* PROBLEM REQUIREMENTS: Return the lines of the material below exactly, beginning with the line that has "10% so với cùng kỳ năm 2024" in it and finishing with the line that has "ser humano não" in it. Leave all pictures aside.
● ● ●
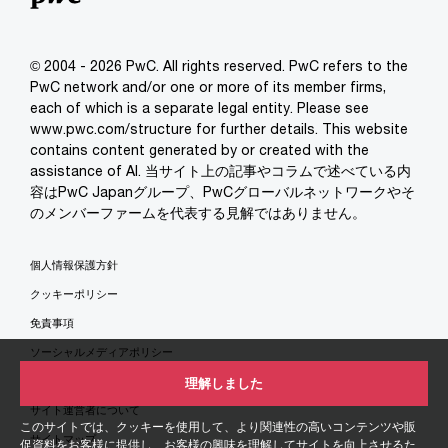
© 2004 - 2026 PwC. All rights reserved. PwC refers to the
PwC network and/or one or more of its member firms,
each of which is a separate legal entity. Please see
www.pwc.com/structure for further details. This website
contains content generated by or created with the
assistance of AI. 当サイト上の記事やコラムで述べている内
容はPwC Japanグループ、PwCグローバルネットワークやそ
のメンバーファームを代表する見解ではありません。
個人情報保護方針
クッキーポリシー
免責事項
ソーシャルメディアポリシー
特定商取引法に基づく表示
理解しました
サイト運営者について
このサイトでは、クッキーを使用して、より関連性の高いコンテンツや販
サイトマップ
促資料をお客様に提供し、お客様の興味を理解してサイトを向上させるた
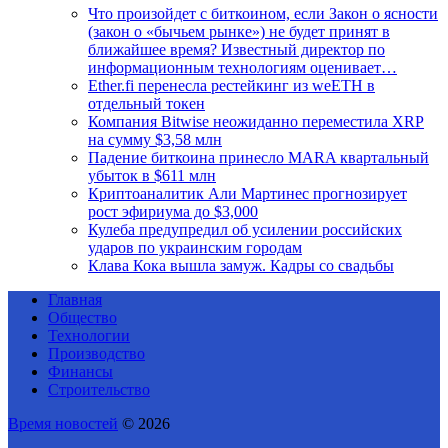
Что произойдет с биткоином, если Закон о ясности
(закон о «бычьем рынке») не будет принят в
ближайшее время? Известный директор по
информационным технологиям оценивает…
Ether.fi перенесла рестейкинг из weETH в
отдельный токен
Компания Bitwise неожиданно переместила XRP
на сумму $3,58 млн
Падение биткоина принесло MARA квартальный
убыток в $611 млн
Криптоаналитик Али Мартинес прогнозирует
рост эфириума до $3,000
Кулеба предупредил об усилении российских
ударов по украинским городам
Клава Кока вышла замуж. Кадры со свадьбы
Главная
Общество
Технологии
Производство
Финансы
Строительство
Время новостей
© 2026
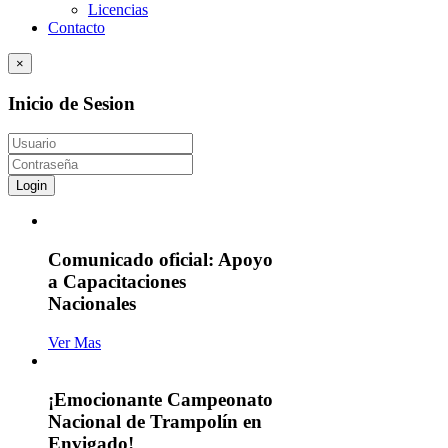
Licencias
Contacto
×
Inicio de Sesion
Login
Comunicado oficial: Apoyo
a Capacitaciones
Nacionales
Ver Mas
¡Emocionante Campeonato
Nacional de Trampolín en
Envigado!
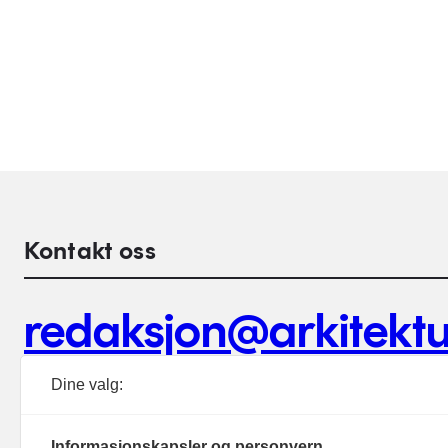
Kontakt oss
redaksjon@arkitektu
Debattinnlegg, tips og andre henvendelser.
Dine valg:
Informasjonskapsler og personvern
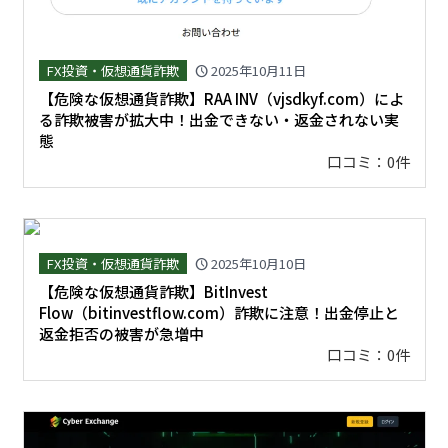
FX投資・仮想通貨詐欺
2025年10月11日
schedule
【危険な仮想通貨詐欺】RAA INV（vjsdkyf.com）によ
る詐欺被害が拡大中！出金できない・返金されない実
態
口コミ：0件
FX投資・仮想通貨詐欺
2025年10月10日
schedule
【危険な仮想通貨詐欺】BitInvest
Flow（bitinvestflow.com）詐欺に注意！出金停止と
返金拒否の被害が急増中
口コミ：0件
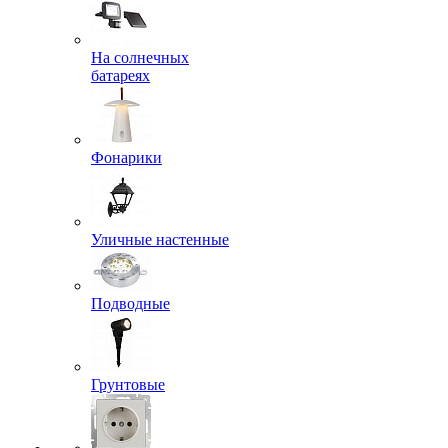
На солнечных
батареях
Фонарики
Уличные настенные
Подводные
Грунтовые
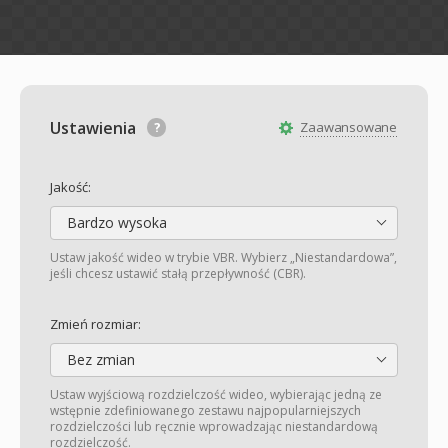
Ustawienia
Zaawansowane
Jakość:
Bardzo wysoka
Ustaw jakość wideo w trybie VBR. Wybierz „Niestandardowa”,
jeśli chcesz ustawić stałą przepływność (CBR).
Zmień rozmiar:
Bez zmian
Ustaw wyjściową rozdzielczość wideo, wybierając jedną ze
wstępnie zdefiniowanego zestawu najpopularniejszych
rozdzielczości lub ręcznie wprowadzając niestandardową
rozdzielczość.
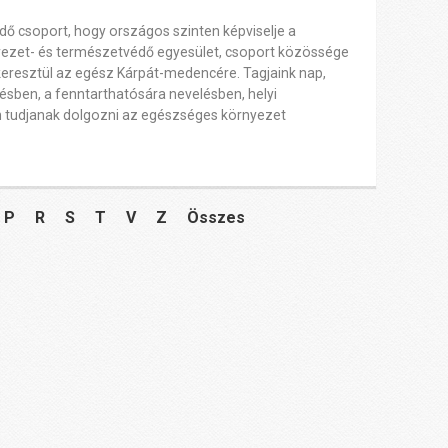
ő csoport, hogy országos szinten képviselje a
yezet- és természetvédő egyesület, csoport közössége
eresztül az egész Kárpát-medencére. Tagjaink nap,
ésben, a fenntarthatósára nevelésben, helyi
n tudjanak dolgozni az egészséges környezet
P
R
S
T
V
Z
Összes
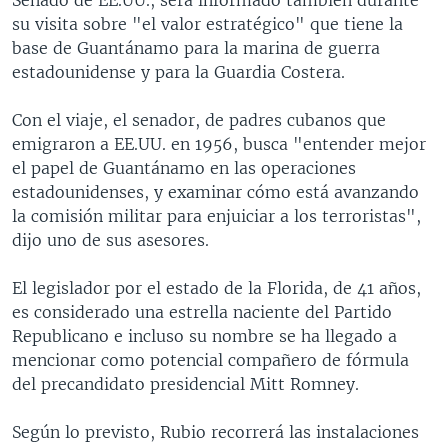
su visita sobre "el valor estratégico" que tiene la
base de Guantánamo para la marina de guerra
estadounidense y para la Guardia Costera.
Con el viaje, el senador, de padres cubanos que
emigraron a EE.UU. en 1956, busca "entender mejor
el papel de Guantánamo en las operaciones
estadounidenses, y examinar cómo está avanzando
la comisión militar para enjuiciar a los terroristas",
dijo uno de sus asesores.
El legislador por el estado de la Florida, de 41 años,
es considerado una estrella naciente del Partido
Republicano e incluso su nombre se ha llegado a
mencionar como potencial compañero de fórmula
del precandidato presidencial Mitt Romney.
Según lo previsto, Rubio recorrerá las instalaciones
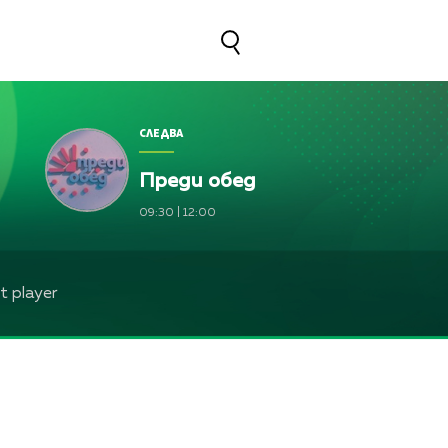
СЛЕДВА
Преди обед
09:30
|
12:00
 player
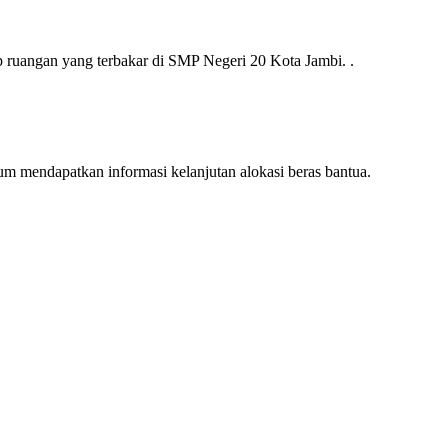
angan yang terbakar di SMP Negeri 20 Kota Jambi. .
endapatkan informasi kelanjutan alokasi beras bantua.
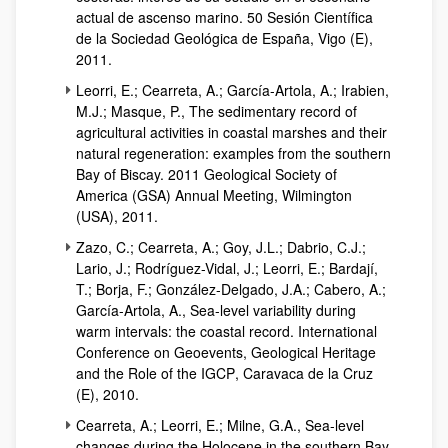
actual de ascenso marino. 50 Sesión Científica
de la Sociedad Geológica de España, Vigo (E),
2011.
Leorri, E.; Cearreta, A.; García-Artola, A.; Irabien,
M.J.; Masque, P.,
The sedimentary record of
agricultural activities in coastal marshes and their
natural regeneration: examples from the southern
Bay of Biscay. 2011 Geological Society of
America (GSA) Annual Meeting, Wilmington
(USA)
, 2011.
Zazo, C.; Cearreta, A.; Goy, J.L.; Dabrio, C.J.;
Lario, J.; Rodríguez-Vidal, J.; Leorri, E.; Bardají,
T.; Borja, F.; González-Delgado, J.A.; Cabero, A.;
García-Artola, A.,
Sea-level variability during
warm intervals: the coastal record. International
Conference on Geoevents, Geological Heritage
and the Role of the IGCP
, Caravaca de la Cruz
(E), 2010.
Cearreta, A.; Leorri, E.; Milne, G.A.,
Sea-level
changes during the Holocene in the southern Bay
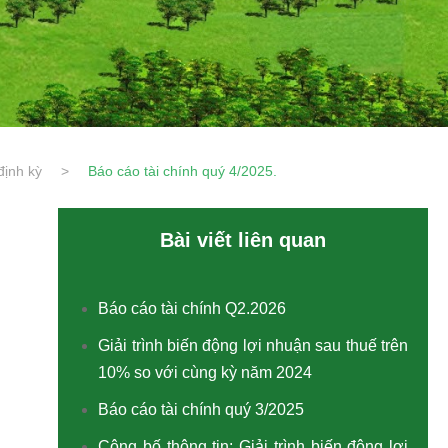
định kỳ
>
Báo cáo tài chính quý 4/2025.
Bài viết liên quan
Báo cáo tài chính Q2.2026
Giải trình biến động lợi nhuận sau thuế trên
10% so với cùng kỳ năm 2024
Báo cáo tài chính quý 3/2025
Công bố thông tin: Giải trình biến động lợi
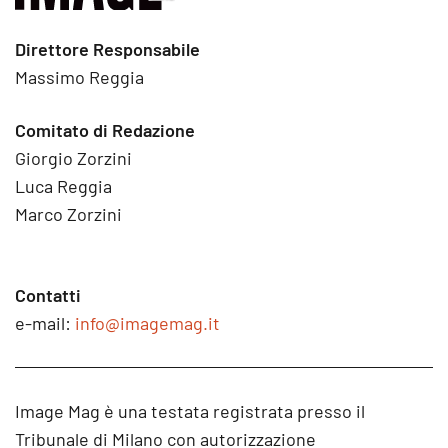
Direttore Responsabile
Massimo Reggia
Comitato di Redazione
Giorgio Zorzini
Luca Reggia
Marco Zorzini
Contatti
e-mail:
info@imagemag.it
Image Mag è una testata registrata presso il
Tribunale di Milano con autorizzazione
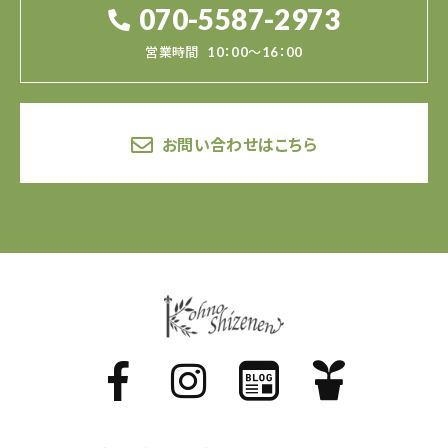
070-5587-2973
営業時間
10：00～16：00
お問い合わせはこちら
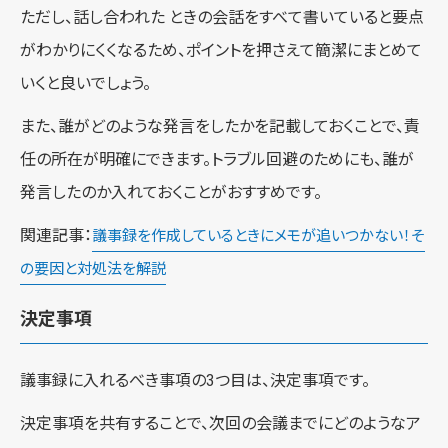
ただし、話し合われた ときの会話をすべて書いていると要点
がわかりにくくなるため、ポイントを押さえて簡潔にまとめて
いくと良いでしょう。
また、誰がどのような発言をしたかを記載しておくことで、責
任の所在が明確にできます。トラブル回避のためにも、誰が
発言したのか入れておくことがおすすめです。
関連記事：
議事録を作成しているときにメモが追いつかない！そ
の要因と対処法を解説
決定事項
議事録に入れるべき事項の3つ目は、決定事項です。
決定事項を共有することで、次回の会議までにどのようなア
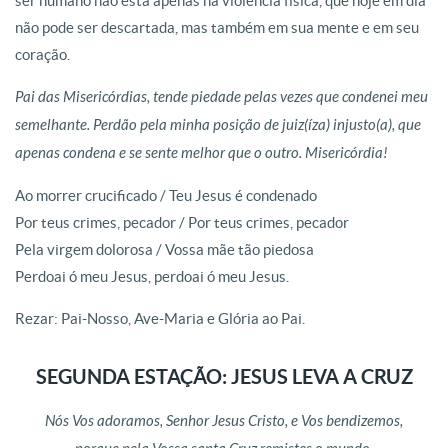
ser humano não está apenas na violência física, que hoje em dia
não pode ser descartada, mas também em sua mente e em seu
coração.
Pai das Misericórdias, tende piedade pelas vezes que condenei meu
semelhante. Perdão pela minha posição de juiz(íza) injusto(a), que
apenas condena e se sente melhor que o outro. Misericórdia!
Ao morrer crucificado / Teu Jesus é condenado
Por teus crimes, pecador / Por teus crimes, pecador
Pela virgem dolorosa / Vossa mãe tão piedosa
Perdoai ó meu Jesus, perdoai ó meu Jesus.
Rezar: Pai-Nosso, Ave-Maria e Glória ao Pai.
SEGUNDA ESTAÇÃO: JESUS LEVA A CRUZ
Nós Vos adoramos, Senhor Jesus Cristo, e Vos bendizemos,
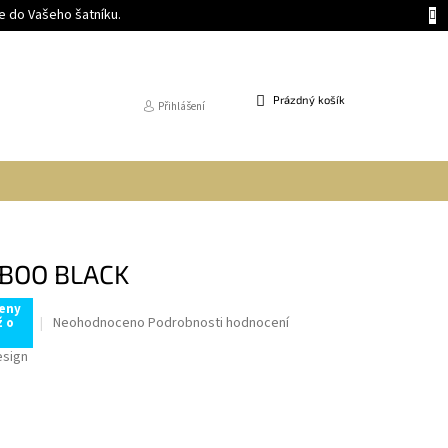
 do Vašeho šatníku.
NÁKUPNÍ
Prázdný košík
Přihlášení
KOŠÍK
BOO BLACK
ceny
Průměrné
Neohodnoceno
Podrobnosti hodnocení
ž o
hodnocení
esign
produktu
je
0,0
z
5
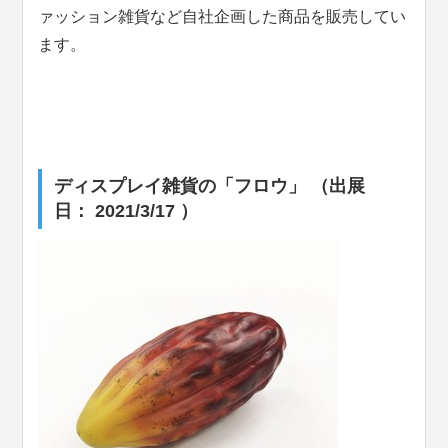
ァッション雑貨など自社企画した商品を販売してい
ます。
ディスプレイ雑貨の「フロウ」 （出展
日： 2021/3/17 ）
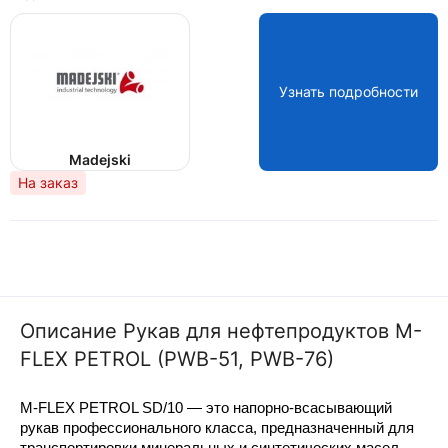
Узнать подробности
Madejski
На заказ
Описание Рукав для нефтепродуктов M-
FLEX PETROL (PWB-51, PWB-76)
M-FLEX PETROL SD/10 — это напорно-всасывающий
рукав профессионального класса, предназначенный для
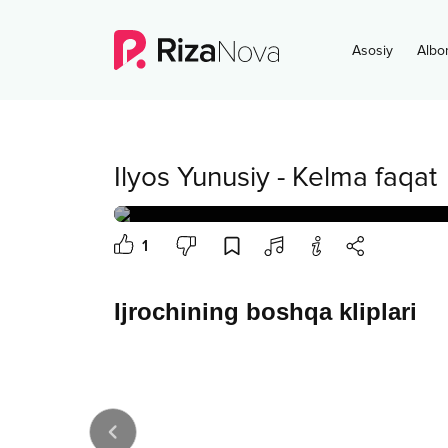
Asosiy
Albo
Ilyos Yunusiy
-
Kelma faqat
1
Ijrochining boshqa kliplari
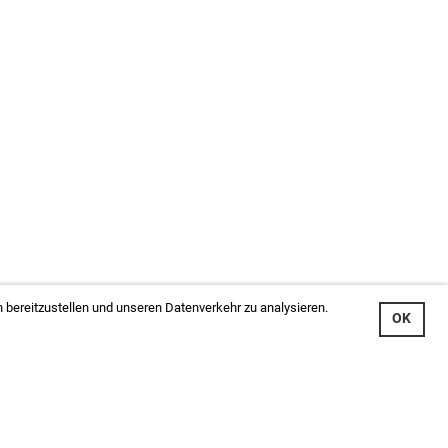
 bereitzustellen und unseren Datenverkehr zu analysieren.
OK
● ● ●
* YOUR SOLUTION:
10% so với cùng kỳ năm 2024
Báo cáo tài chính quý 3/2025
Công bố thông tin: Giải trình biến động lợi
Direttore Responsabile
Massimo Reggia
Comitato di Redazione
Giorgio Zorzini
Luca Reggia
Marco Zorzini
Contatti
e-mail:
info@imagemag.it
Image Mag è una testata registrata presso il
Tribunale di Milano con autorizzazione
070-5587-2973
営業時間
10：00～16：00
お問い合わせはこちら
ただし、話し合われた ときの会話をすべて書いていると要点
がわかりにくくなるため、ポイントを押さえて簡潔にまとめて
いくと良いでしょう。
また、誰がどのような発言をしたかを記載しておくことで、責
任の所在が明確にできます。トラブル回避のためにも、誰が
発言したのか入れておくことがおすすめです。
関連記事：
議事録を作成しているときにメモが追いつかない！そ
の要因と対処法を解説
決定事項
議事録に入れるべき事項の3つ目は、決定事項です。
決定事項を共有することで、次回の会議までにどのようなア
ser humano não está apenas na violência física, que hoje em dia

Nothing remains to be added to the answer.